La prise de parole de l’actrice Judith Godrèche en 2024 marque un tournant en dénonçant un système de violences protégé par la rhétorique de l’exception artistique. Comme le formule Rachida Dati, alors ministre de la Culture : « On dit “mais ce sont des artistes”… Et donc, ce qui est crime et délit […] ça devient un art. […] Pendant trop longtemps, on a été complice de ça. » (Assemblée nationale, 2025b) Judith Godrèche contribue à la création d’une commission d’enquête parlementaire sur les violences dans les secteurs du cinéma, de l’audiovisuel, du spectacle vivant, de la mode et de la publicité. Menés entre mai 2024 et mars 2025, ces travaux rassemblent cent dix-huit heures d’échanges et environ trois cent cinquante professionnel·les et victimes entendu·es lors de cent huit auditions.
La danse y est peu représentée, six auditions portent explicitement sur le champ chorégraphique sur cent huit. Cet article s’appuie sur la commission comme socle, enrichi de matériaux complémentaires, pour analyser comment une culture de l’excellence, c’est-à-dire beaucoup de candidat·es pour peu d’élu·es, peut dériver vers des formes de violence systémique, et quels effets durables ces violences produisent sur les individus. En d’autres termes, comprendre pourquoi « en art, on ne peut apprendre et progresser que dans la souffrance » (Hélène Marquié — Assemblée nationale, 2025b). L’enjeu n’est pas de porter un jugement moral sur les pratiques, mais de comprendre les conditions sociales qui rendent l’emprise, c’est-à-dire l’exercice d’un pouvoir qui neutralise progressivement l’autonomie d’une personne, possible et tolérée.
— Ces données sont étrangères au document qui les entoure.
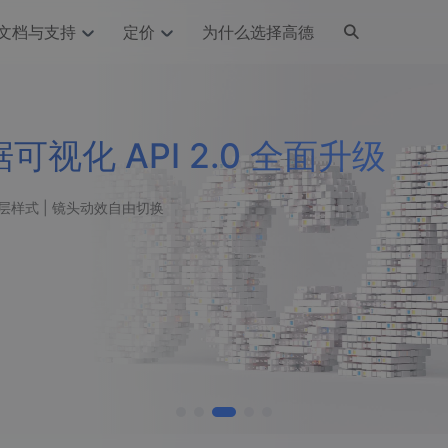
文档与支持
定价
为什么选择高德
网格化营销
三农场景可视化
API
品升级
路线导航
Android 平台
地图产品
iOS 平台
NEW
NEW
提供银行网格化营销场景应用
提供乡村振兴三农场景应用
鸿蒙星河版导航SDK
Android 地图SDK
鸿蒙星河版地图SDK
iOS 地图SDK
NEW
HOT
全新上线
智慧交通
社交
鸿蒙星河版导航SDK
鸿蒙星河版-轻量地图SDK
JS API
SaaS
优化交通资源配置，赋能智慧交通系统
Android 轻量版地图SDK
社交应用位置服务解决方案
iOS 轻量版地图SDK
id定位问题相关
导航
动态地图
HOT
HOT
出行
Android 定位SDK
运动
iOS 定位SDK
 直连人工支持 | 7x24小时响应
轻松地在APP中加入导航能力
动态地图展示、配置
提供Geolocation定位插件
提供网约车等出行场景解决方案
运动类应用解决方案
ndroid
iOS
API
JS
Android
iOS
HarmonyOS
Android 导航SDK
iOS 导航SDK
换为详细结构化的地址
路线规划
3D地图
HOT
HOT
O2O
智能硬件
提供步行、驾车等规划能力
3D动态地图展示、配置
 API
Android 猎鹰SDK
iOS 猎鹰SDK
4种地图元素可定制
到店、到家等多种O2O业务解决方案
智能硬件LBS解决方案
PI
JS
Android
iOS
猎鹰服务
地铁图
相关问题
上门服务调度
零售铺货
提供专业轨迹管理服务
简单易用的移动端地铁线路图开发接口
提供上门业务调度解决方案
零售快消行业，渠道铺货解决方案
PI
Android
iOS
JS
Android
iOS
货车路径规划
静态地图
专业的货车路径规划服务
灵活地将高德地图迁入应用网页
PI
Android
iOS
智能调度引擎
3D地形图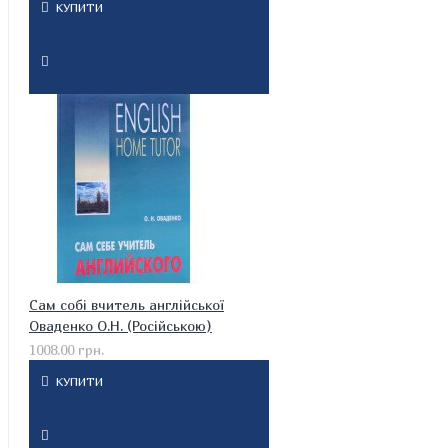
КУПИТИ
Сам собі вчитель англійської
Оваденко О.Н. (Російською)
1008.00 грн.
КУПИТИ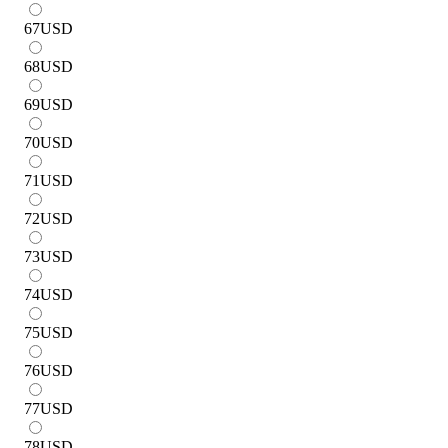
67
USD
68
USD
69
USD
70
USD
71
USD
72
USD
73
USD
74
USD
75
USD
76
USD
77
USD
78
USD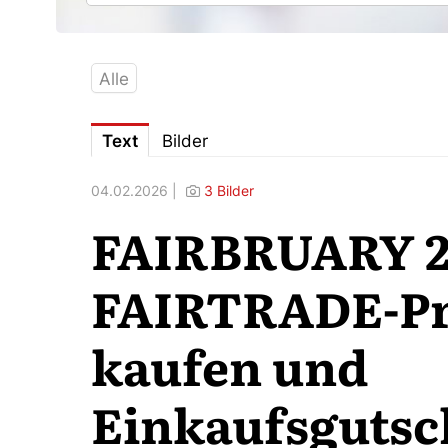
Alle
Text
Bilder
04.02.2026 |
3 Bilder
FAIRBRUARY 2
FAIRTRADE-P
kaufen und
Einkaufsgutsc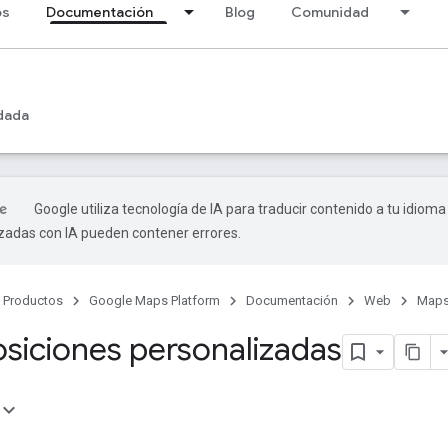
os
Documentación
Blog
Comunidad
dada
Google utiliza tecnología de IA para traducir contenido a tu idioma
izadas con IA pueden contener errores.
Productos
Google Maps Platform
Documentación
Web
Maps
siciones personalizadas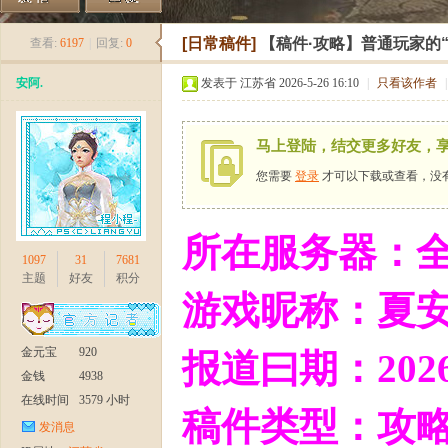
《
»
›
›
›
[日常稿件]
【稿件·攻略】普通玩家的
查看:
6197
|
回复:
0
安阿.
发表于 江苏省 2026-5-26 16:10
|
只看该作者
|
马上登陆，结交更多好友，
您需要
登录
才可以下载或查看，没
新
所在服务器：全
1097
31
7681
主题
好友
积分
游戏昵称：夏安
金元宝
920
报道曰期：2026.
金钱
4938
在线时间
3579 小时
稿件类型：攻
发消息
天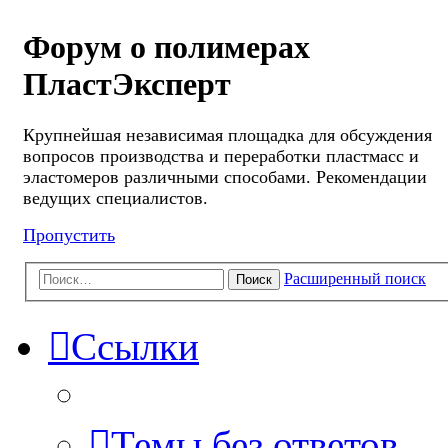
Форум о полимерах
ПластЭксперт
Крупнейшая независимая площадка для обсуждения
вопросов производства и переработки пластмасс и
эластомеров различными способами. Рекомендации
ведущих специалистов.
Пропустить
Расширенный поиск
Поиск
Ссылки
Темы без ответов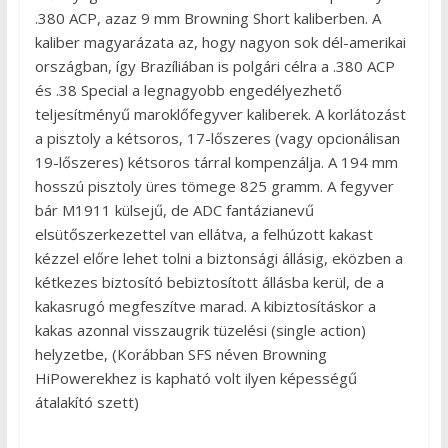
.380 ACP, azaz 9 mm Browning Short kaliberben. A
kaliber magyarázata az, hogy nagyon sok dél-amerikai
országban, így Brazíliában is polgári célra a .380 ACP
és .38 Special a legnagyobb engedélyezhető
teljesítményű maroklőfegyver kaliberek. A korlátozást
a pisztoly a kétsoros, 17-lőszeres (vagy opcionálisan
19-lőszeres) kétsoros tárral kompenzálja. A 194 mm
hosszú pisztoly üres tömege 825 gramm. A fegyver
bár M1911 külsejű, de ADC fantázianevű
elsütőszerkezettel van ellátva, a felhúzott kakast
kézzel előre lehet tolni a biztonsági állásig, eközben a
kétkezes biztosító bebiztosított állásba kerül, de a
kakasrugó megfeszítve marad. A kibiztosításkor a
kakas azonnal visszaugrik tüzelési (single action)
helyzetbe, (Korábban SFS néven Browning
HiPowerekhez is kapható volt ilyen képességű
átalakító szett)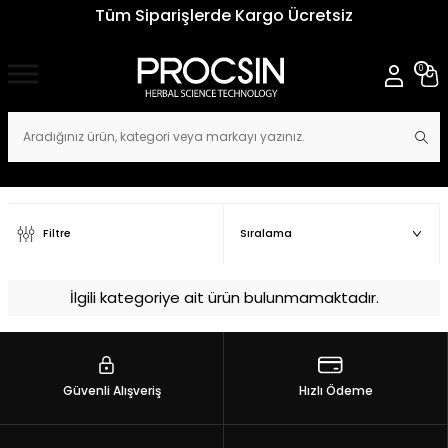
Tüm Siparişlerde Kargo Ücretsiz
0
Filtre
İlgili kategoriye ait ürün bulunmamaktadır.
Güvenli Alışveriş
Hızlı Ödeme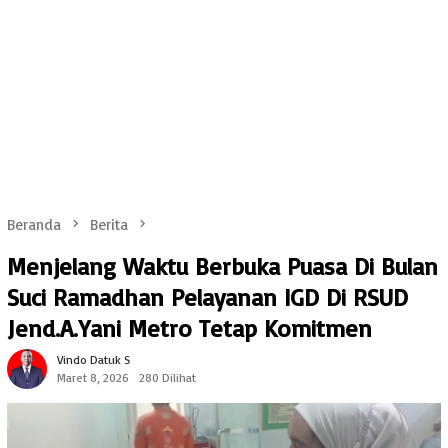
Beranda
Berita
Menjelang Waktu Berbuka Puasa Di Bulan
Suci Ramadhan Pelayanan IGD Di RSUD
Jend.A.Yani Metro Tetap Komitmen
Vindo Datuk S
Maret 8, 2026
280 Dilihat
Trois ensembles de matériaux sont mobilisés : la lecture croisée des deux tomes de la commission (Assemblée nationale, 2025a ; 2025b) ; deux sondages commandités dans ce cadre (Fédération des Artistes de la Danse, 2025 ; Chorégraphes Associé·e·s, 2025) ; un corpus qualitatif de soixante-dix entretiens anonymes, complété par le podcast À corps perdus (Slate audio, 2024a–2024f), six épisodes co-réalisés par la journaliste Lola Bertet et la danseuse Lola Rudrauf. L’analyse mobilise des travaux sur le pouvoir disciplinaire (Foucault, 1975), la concentration du pouvoir symbolique dans les champs artistiques (Bourdieu, 1992), l’autorité fondée sur le charisme (Weber, 1978), la gestion des interactions sociales (Goffman, 1974), ainsi que des recherches spécialisées en danse (Ginot, 2004 ; Fortin, 2008 ; Sorignet, 2010).
Quand la discipline devient domination
En danse, l’autorité s’exerce rarement de manière brutale et explicite. Elle se déploie à travers des règles tacites, des hiérarchies incorporées et des routines qui finissent par apparaître comme naturelles : placement, répétition, correction, distribution des rôles. Cette discipline est aussi relationnelle : « On s’attend à ce que le prof [ou chorégraphe] nous emmène très loin et on pense qu’il nous emmènera très loin seulement s’il nous aime et qu’il croit en nous. » (Témoignage de Marie — Slate audio, 2024b) Ce que la citation illustre en réalité, c’est que la relation pédagogique en danse est fondée sur une dépendance affective, de ce fait progresser suppose d’être choisi, aimé, cru. La rigueur devient alors le moyen de mériter cette reconnaissance, pas seulement une exigence d’entraînement ou technique. Cette configuration rend poreuse la frontière entre cadre formateur et dispositif de contrôle.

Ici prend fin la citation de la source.